### Source data:
====
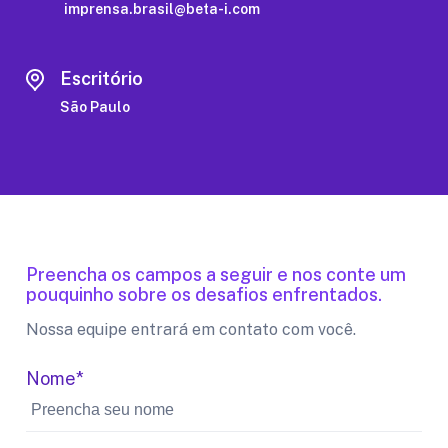
imprensa.brasil@beta-i.com
Escritório
São Paulo
Preencha os campos a seguir e nos conte um
pouquinho sobre os desafios enfrentados.
Nossa equipe entrará em contato com você.
Nome*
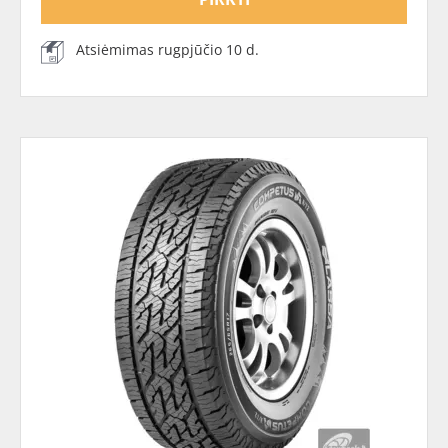
Atsiėmimas rugpjūčio 10 d.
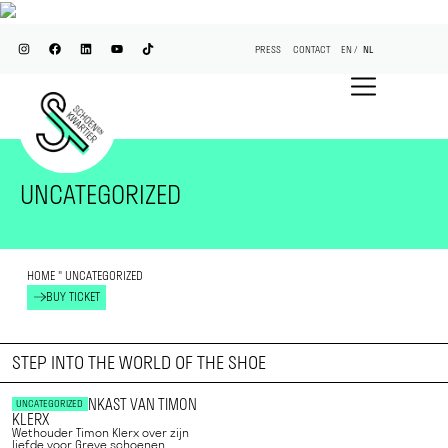
PRESS
CONTACT
EN
NL
UNCATEGORIZED
HOME
"
UNCATEGORIZED
BUY TICKET
STEP INTO THE WORLD OF THE SHOE
DE SCHOENENKAST VAN TIMON
UNCATEGORIZED
KLERX
Wethouder Timon Klerx over zijn
liefde voor Greve schoenen,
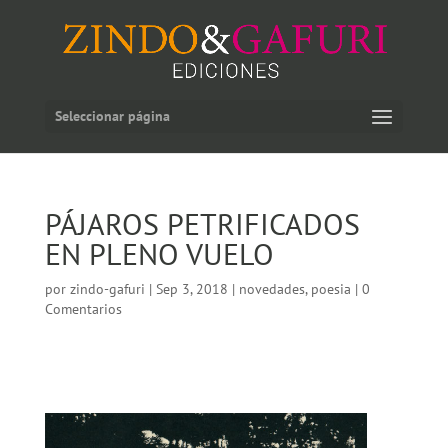
Seleccionar página
PÁJAROS PETRIFICADOS
EN PLENO VUELO
por
zindo-gafuri
|
Sep 3, 2018
|
novedades
,
poesia
|
0
Comentarios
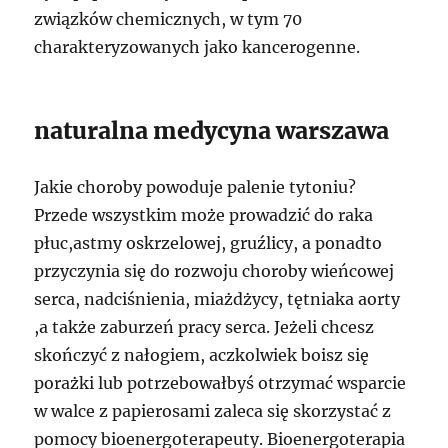
związków chemicznych, w tym 70
charakteryzowanych jako kancerogenne.
naturalna medycyna warszawa
Jakie choroby powoduje palenie tytoniu?
Przede wszystkim może prowadzić do raka
płuc,astmy oskrzelowej, gruźlicy, a ponadto
przyczynia się do rozwoju choroby wieńcowej
serca, nadciśnienia, miażdżycy, tętniaka aorty
,a także zaburzeń pracy serca. Jeżeli chcesz
skończyć z nałogiem, aczkolwiek boisz się
porażki lub potrzebowałbyś otrzymać wsparcie
w walce z papierosami zaleca się skorzystać z
pomocy bioenergoterapeuty. Bioenergoterapia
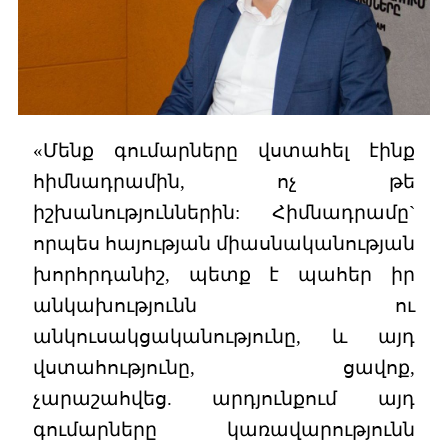
«Մենք գումարները վստահել էինք
հիմնադրամին, ոչ թե
իշխանություններին: Հիմնադրամը`
որպես հայության միասնականության
խորհրդանիշ, պետք է պահեր իր
անկախությունն ու
անկուսակցականությունը, և այդ
վստահությունը, ցավոք,
չարաշահվեց. արդյունքում այդ
գումարները կառավարությունն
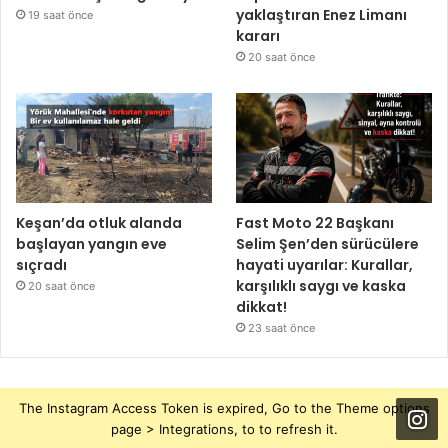
yaklaştıran Enez Limanı
19 saat önce
kararı
20 saat önce
Keşan’da otluk alanda
Fast Moto 22 Başkanı
başlayan yangın eve
Selim Şen’den sürücülere
sıçradı
hayati uyarılar: Kurallar,
karşılıklı saygı ve kaska
20 saat önce
dikkat!
23 saat önce
The Instagram Access Token is expired, Go to the Theme options
page > Integrations, to to refresh it.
====
From the line containing "The Instagram Access" down to the last line of the data above, copy every line exactly; leave out all other lines.

### Solution below:
The Instagram Access Token is expired, Go to the Theme options
page > Integrations, to to refresh it.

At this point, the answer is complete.